À New York, Nasser Bourita et Gideon Saar ont signé une déclaration tripartite avec les États-Unis. Elle prévoit l’échange d’ambassadeurs, de nouveaux accords économiques et la reprise des vols directs. Surtout, Washington et Tel-Aviv y réaffirment leur reconnaissance de la souveraineté du Royaume sur l’ensemble de son Sahara.
Le mercredi 16 septembre à New York, le ministre des Affaires étrangères, de la Coopération africaine et des Marocains résidant à l’étranger, Nasser Bourita, a rencontré son homologue israélien Gideon Saar.

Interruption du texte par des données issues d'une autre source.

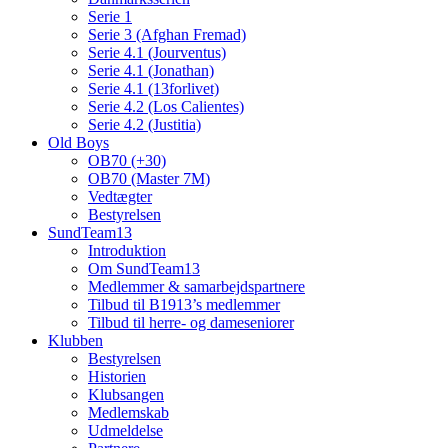
Serie 1
Serie 3 (Afghan Fremad)
Serie 4.1 (Jourventus)
Serie 4.1 (Jonathan)
Serie 4.1 (13forlivet)
Serie 4.2 (Los Calientes)
Serie 4.2 (Justitia)
Old Boys
OB70 (+30)
OB70 (Master 7M)
Vedtægter
Bestyrelsen
SundTeam13
Introduktion
Om SundTeam13
Medlemmer & samarbejdspartnere
Tilbud til B1913’s medlemmer
Tilbud til herre- og dameseniorer
Klubben
Bestyrelsen
Historien
Klubsangen
Medlemskab
Udmeldelse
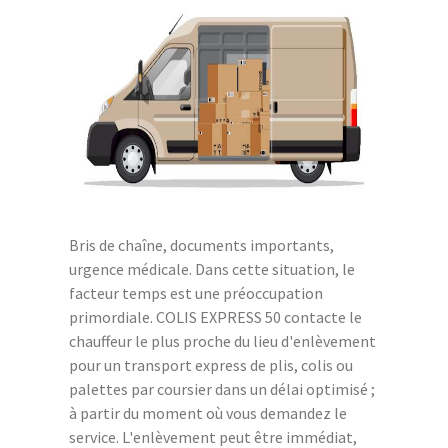
Bris de chaîne, documents importants,
urgence médicale. Dans cette situation, le
facteur temps est une préoccupation
primordiale. COLIS EXPRESS 50 contacte le
chauffeur le plus proche du lieu d'enlèvement
pour un transport express de plis, colis ou
palettes par coursier dans un délai optimisé ;
à partir du moment où vous demandez le
service. L'enlèvement peut être immédiat,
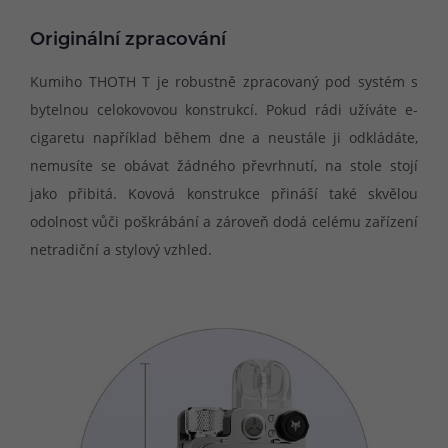
Originální zpracování
Kumiho THOTH T je robustně zpracovaný pod systém s
bytelnou celokovovou konstrukcí. Pokud rádi užíváte e-
cigaretu například během dne a neustále ji odkládáte,
nemusíte se obávat žádného převrhnutí, na stole stojí
jako přibitá. Kovová konstrukce přináší také skvělou
odolnost vůči poškrábání a zároveň dodá celému zařízení
netradiční a stylový vzhled.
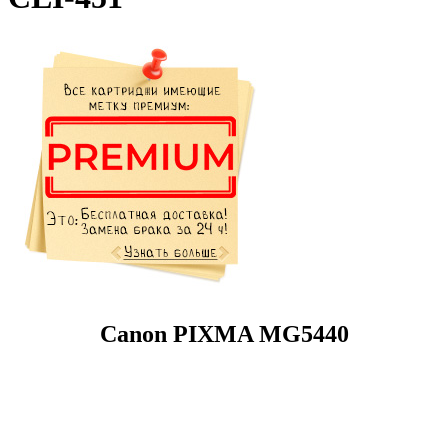
Canon PIXMA MG5440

La réunion s’est tenue à l’invitation de l’ambassadeur des États-Unis auprès des Nations unies, Mike Waltz. Les trois pays ont adopté à cette occasion une déclaration conjointe. Elle prévoit que les bureaux de liaison de Rabat et de Tel-Aviv deviennent des ambassades à part entière, avec la nomination d’ambassadeurs.

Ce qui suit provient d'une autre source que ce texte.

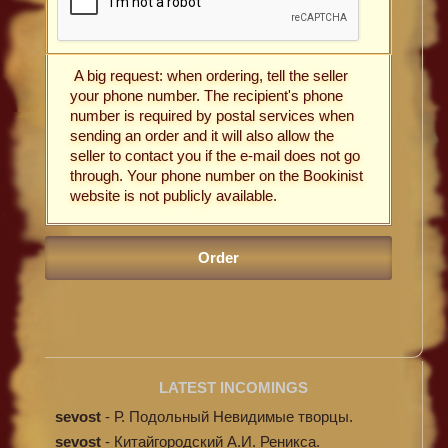
A big request: when ordering, tell the seller
your phone number. The recipient's phone
number is required by postal services when
sending an order and it will also allow the
seller to contact you if the e-mail does not go
through. Your phone number on the Bookinist
website is not publicly available.
LATEST INCOMINGS
sevost
-
Р. Подольный Невидимые творцы.
sevost
-
Китайгородский А.И. Реникса.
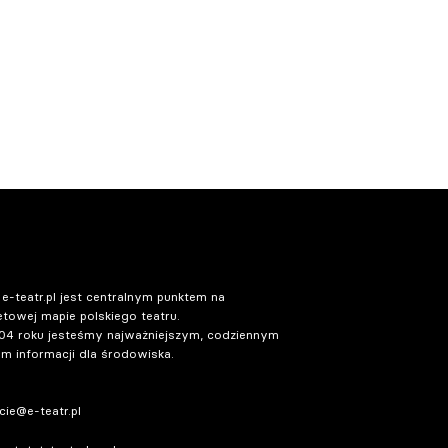
 e-teatr.pl jest centralnym punktem na
etowej mapie polskiego teatru.
04 roku jesteśmy najważniejszym, codziennym
m informacji dla środowiska.
ie@e-teatr.pl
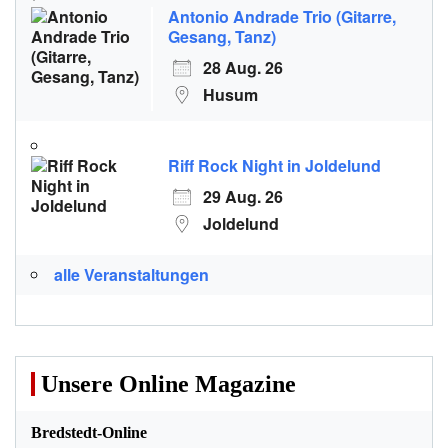
Antonio Andrade Trio (Gitarre,
Gesang, Tanz)
28 Aug. 26
Husum
Riff Rock Night in Joldelund
29 Aug. 26
Joldelund
alle Veranstaltungen
Unsere Online Magazine
Bredstedt-Online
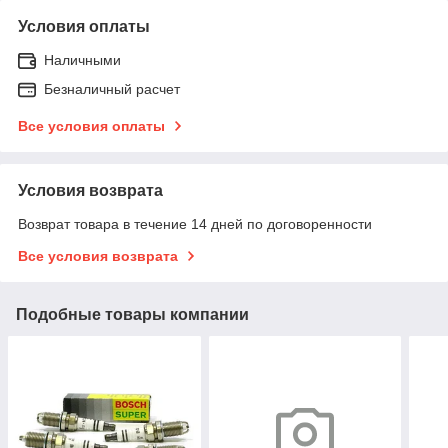
Условия оплаты
Наличными
Безналичный расчет
Все условия оплаты
Условия возврата
Возврат товара в течение 14 дней по договоренности
Все условия возврата
Подобные товары компании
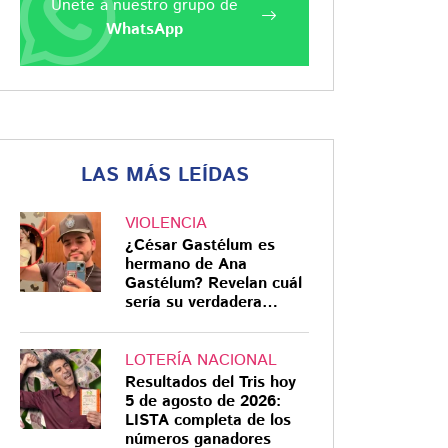
Únete a nuestro grupo de
WhatsApp
LAS MÁS LEÍDAS
VIOLENCIA
¿César Gastélum es
hermano de Ana
Gastélum? Revelan cuál
sería su verdadera
relación
LOTERÍA NACIONAL
Resultados del Tris hoy
5 de agosto de 2026:
LISTA completa de los
números ganadores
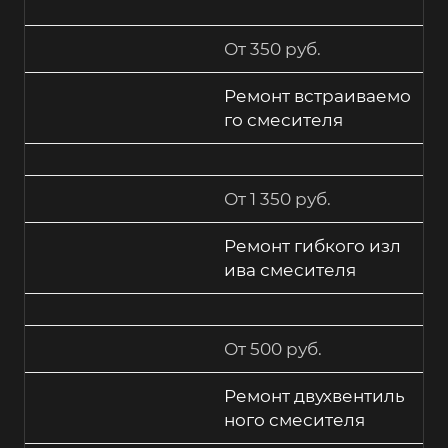
От 350 руб.
Ремонт встраиваемо
го смесителя
От 1 350 руб.
Ремонт гибкого изл
ива смесителя
От 500 руб.
Ремонт двухвентиль
ного смесителя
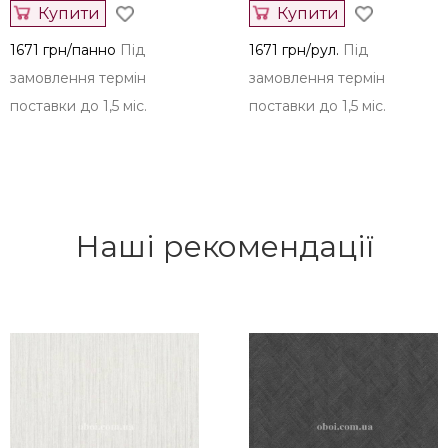
Купити
Купити
1671 грн/панно
Під
1671 грн/рул.
Під
замовлення термін
замовлення термін
поставки до 1,5 міс.
поставки до 1,5 міс.
Наші рекомендації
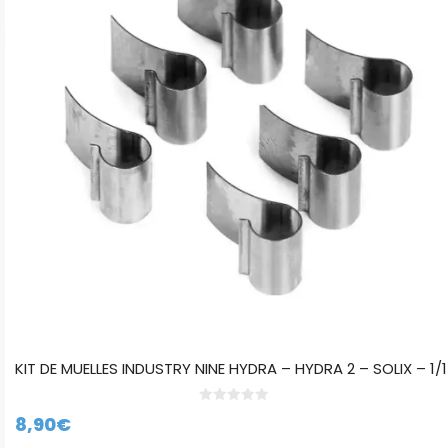
KIT DE MUELLES INDUSTRY NINE HYDRA – HYDRA 2 – SOLIX – 1/1
0
8,90
€
d
e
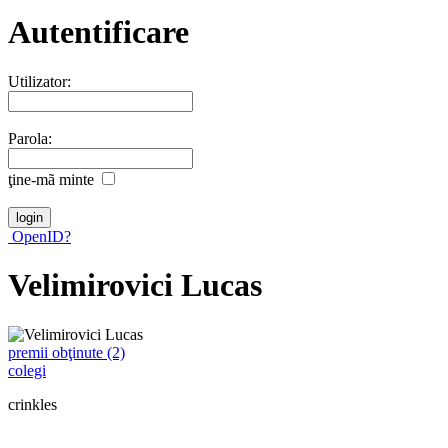
Autentificare
Utilizator:
Parola:
ţine-mã minte
OpenID?
Velimirovici Lucas
premii obţinute (2)
colegi
crinkles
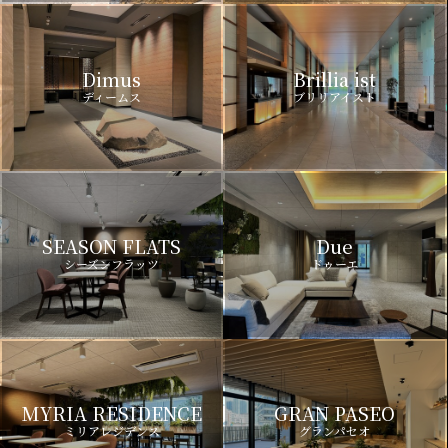
Dimus
Brillia ist
ディームス
ブリリアイスト
SEASON FLATS
Due
シーズンフラッツ
ドゥーエ
MYRIA RESIDENCE
GRAN PASEO
ミリアレジデンス
グランパセオ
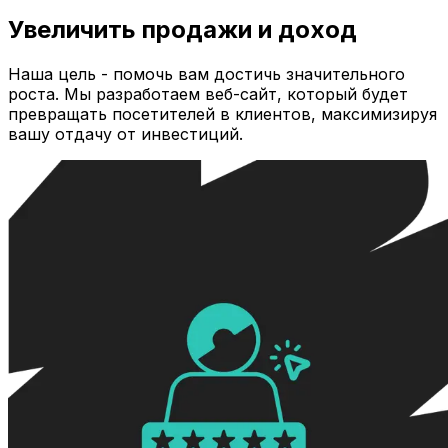
Увеличить продажи и доход
Наша цель - помочь вам достичь значительного
роста. Мы разработаем веб-сайт, который будет
превращать посетителей в клиентов, максимизируя
вашу отдачу от инвестиций.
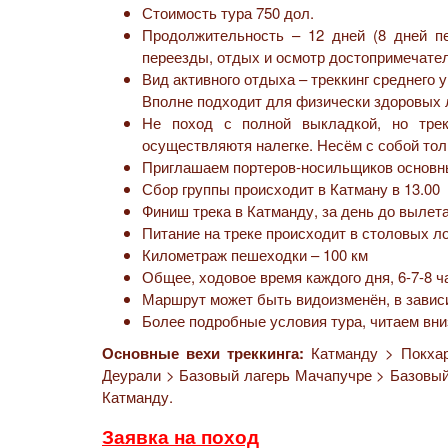
Стоимость тура 750 дол.
Продолжительность – 12 дней (8 дней п
переезды, отдых и осмотр достопримечате
Вид активного отдыха – треккинг среднего
В
полне подходит для физически здоровых 
Не поход с полной выкладкой, но трек
осуществляютя налегке. Несём с собой тол
Приглашаем портеров-носильщиков основн
Сбор группы происходит в Катману в 13.00
Финиш трека в Катманду, за день до вылета
Питание на треке происходит в столовых лодж
Километраж пешеходки – 100 км
Общее, ходовое время каждого дня, 6-7-8 
Маршрут может быть видоизменён, в зависи
Более подробные условия тура, читаем вни
Основные вехи треккинга:
Катманду > Покхар
Деурали > Базовый лагерь Мачапучре > Базовый
Катманду.
Заявка на поход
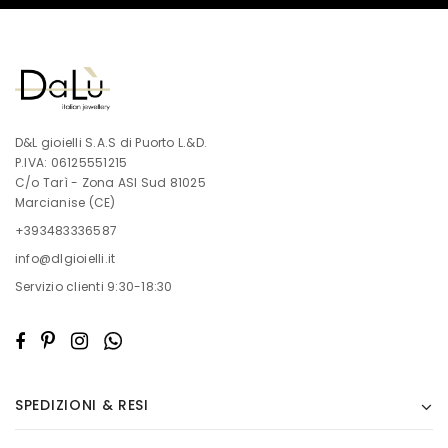
D&L gioielli S.A.S di Puorto L.&D.
P.IVA: 06125551215
C/o Tarì - Zona ASI Sud 81025
Marcianise (CE)
+393483336587
info@dlgioielli.it
Servizio clienti 9:30-18:30
SPEDIZIONI & RESI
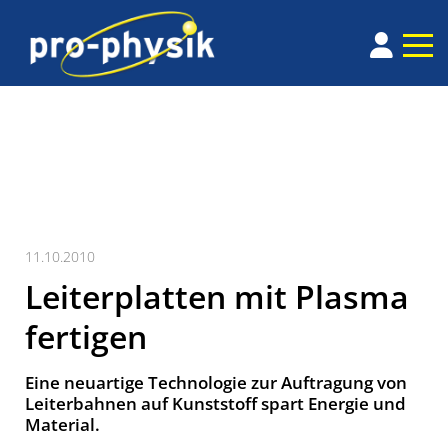
11.10.2010
Leiterplatten mit Plasma
fertigen
Eine neuartige Technologie zur Auftragung von
Leiterbahnen auf Kunststoff spart Energie und
Material.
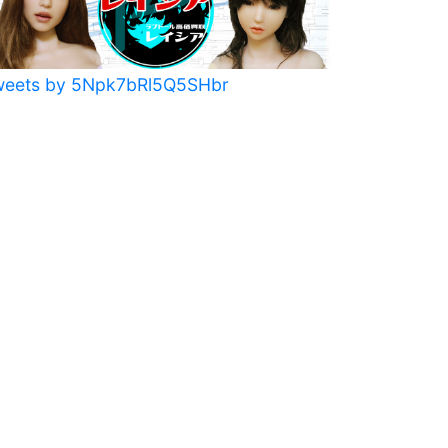
weets by 5Npk7bRl5Q5SHbr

Le Sahara marocain au cœur de la déclaration
La déclaration contient un point essentiel pour la diplomatie du Royaume. Les États-Unis et Israël y réaffirment leur reconnaissance de la souveraineté marocaine sur l’ensemble du territoire du Sahara. Ils redisent aussi leur soutien à l’initiative marocaine d’autonomie, qualifiée de « sérieuse, crédible et réaliste » et présentée comme la seule base d’une solution juste et durable à ce différend régional.

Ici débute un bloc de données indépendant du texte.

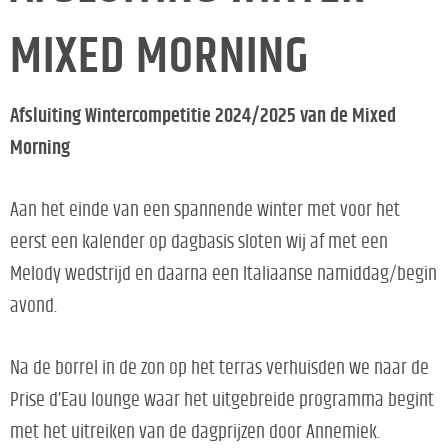
MIXED MORNING
Afsluiting Wintercompetitie 2024/2025 van de Mixed
Morning
Aan het einde van een spannende winter met voor het
eerst een kalender op dagbasis sloten wij af met een
Melody wedstrijd en daarna een Italiaanse namiddag/begin
avond.
Na de borrel in de zon op het terras verhuisden we naar de
Prise d’Eau lounge waar het uitgebreide programma begint
met het uitreiken van de dagprijzen door Annemiek.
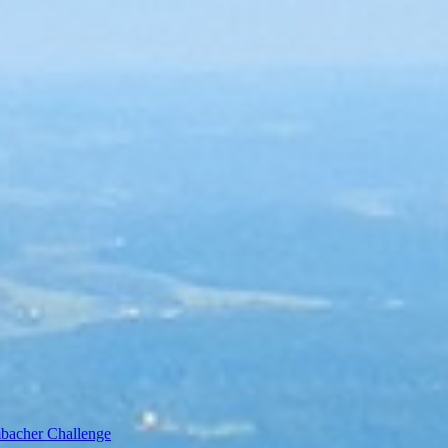
bacher Challenge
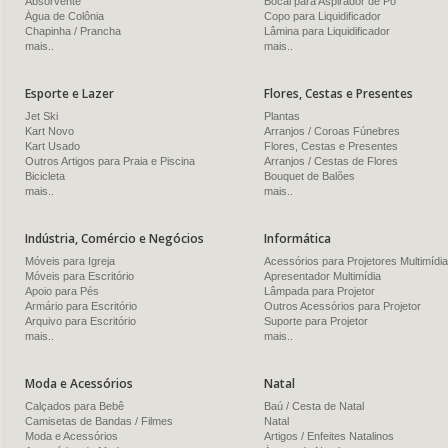
Absorvente
Bocal para Aspirador de Pó
Água de Colônia
Copo para Liquidificador
Chapinha / Prancha
Lâmina para Liquidificador
mais..
mais..
Esporte e Lazer
Flores, Cestas e Presentes
Jet Ski
Plantas
Kart Novo
Arranjos / Coroas Fúnebres
Kart Usado
Flores, Cestas e Presentes
Outros Artigos para Praia e Piscina
Arranjos / Cestas de Flores
Bicicleta
Bouquet de Balões
mais..
mais..
Indústria, Comércio e Negócios
Informática
Móveis para Igreja
Acessórios para Projetores Multimídia
Móveis para Escritório
Apresentador Multimídia
Apoio para Pés
Lâmpada para Projetor
Armário para Escritório
Outros Acessórios para Projetor
Arquivo para Escritório
Suporte para Projetor
mais..
mais..
Moda e Acessórios
Natal
Calçados para Bebê
Baú / Cesta de Natal
Camisetas de Bandas / Filmes
Natal
Moda e Acessórios
Artigos / Enfeites Natalinos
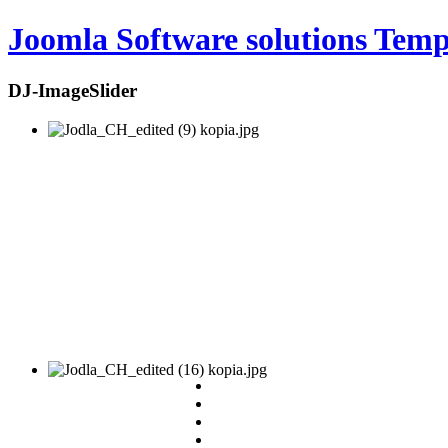
Joomla Software solutions Temp
DJ-ImageSlider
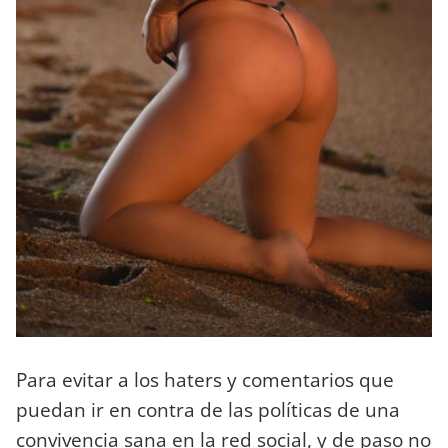
Para evitar a los haters y comentarios que
puedan ir en contra de las políticas de una
convivencia sana en la red social, y de paso no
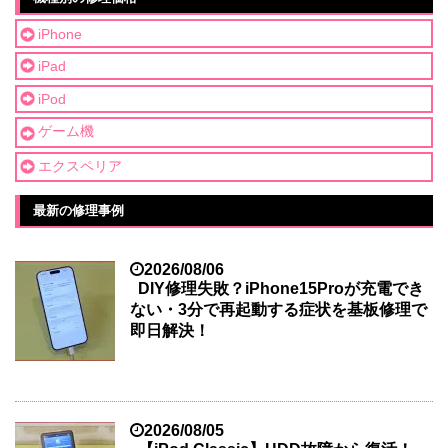
iPhone
iPad
iPod
ゲーム機
エクスペリア
最新の修理事例
2026/08/06
DIY修理失敗？iPhone15Proが充電でき
ない・3分で再起動する症状を基板修理で
即日解決！
2026/08/05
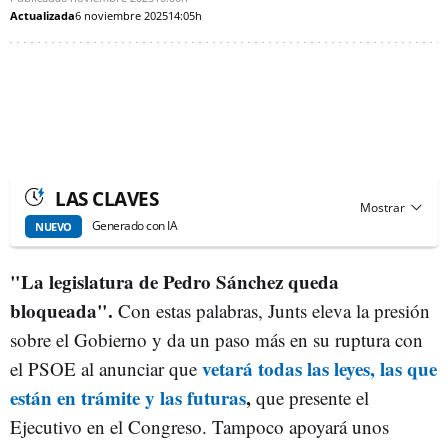
Actualizada
6 noviembre 2025
14:05h
LAS CLAVES
Generado con IA
NUEVO
"La legislatura de Pedro Sánchez queda
bloqueada".
Con estas palabras, Junts eleva la presión
sobre el Gobierno y da un paso más en su ruptura con
vetará todas las leyes, las que
el PSOE al anunciar que
están en trámite y las futuras
,
que presente el
Ejecutivo en el Congreso. Tampoco apoyará unos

C’est la continuité d’un engagement pris en décembre 2020, quand Washington a reconnu la marocanité du Sahara lors du rétablissement des relations entre Rabat et Israël. Israël avait fait de même en juillet 2023. Les partenaires du Maroc confirment donc, une fois de plus, une dynamique internationale en faveur de son intégrité territoriale.
Un partenariat économique concret
La déclaration ne se limite pas au volet politique. Les deux pays s’engagent à finaliser avant fin 2026 deux textes : un accord de protection des investissements et une convention de non-double imposition. Ils veulent ainsi offrir un cadre plus sûr aux opérateurs économiques. Les liaisons aériennes directes seront aussi rétablies et élargies d’ici la fin de l’année, notamment par les compagnies marocaines. Des visites de haut niveau sont également prévues. La coopération porte sur la technologie, l’innovation, la sécurité, l’énergie, le commerce et la sécurité alimentaire.
Gideon Saar a salué « l’amitié entre les peuples marocain et juif », qui « a des racines profondes et une histoire riche ». Il parle de mesures concrètes pour renforcer les relations « dans l’intérêt des deux peuples ». Ce lien humain et historique est porté notamment par la communauté juive d’origine marocaine, attachée au Royaume, et par la reconnaissance constitutionnelle de l’affluent hébraïque de l’identité nationale.
Une diplomatie de constance
Depuis 2020, le Maroc a toujours défendu la même ligne : développer ses relations avec Israël ne change en rien son soutien constant à la cause palestinienne. Le Roi Mohammed VI préside le Comité Al-Qods. Pendant la guerre à Gaza, le Royaume a appelé à l’arrêt des hostilités, a acheminé de l’aide humanitaire et a réaffirmé son attachement à la solution à deux États, avec un État palestinien ayant Al-Qods-Est pour capitale. Pour Rabat, entretenir des canaux directs avec toutes les parties sert précisément la paix et la stabilité régionales.
Avec cette déclaration, la diplomatie marocaine, conduite selon les Hautes Orientations Royales, montre à nouveau sa méthode : pragmatisme, défense ferme des intérêts suprêmes du Royaume et partenariats utiles à son développement.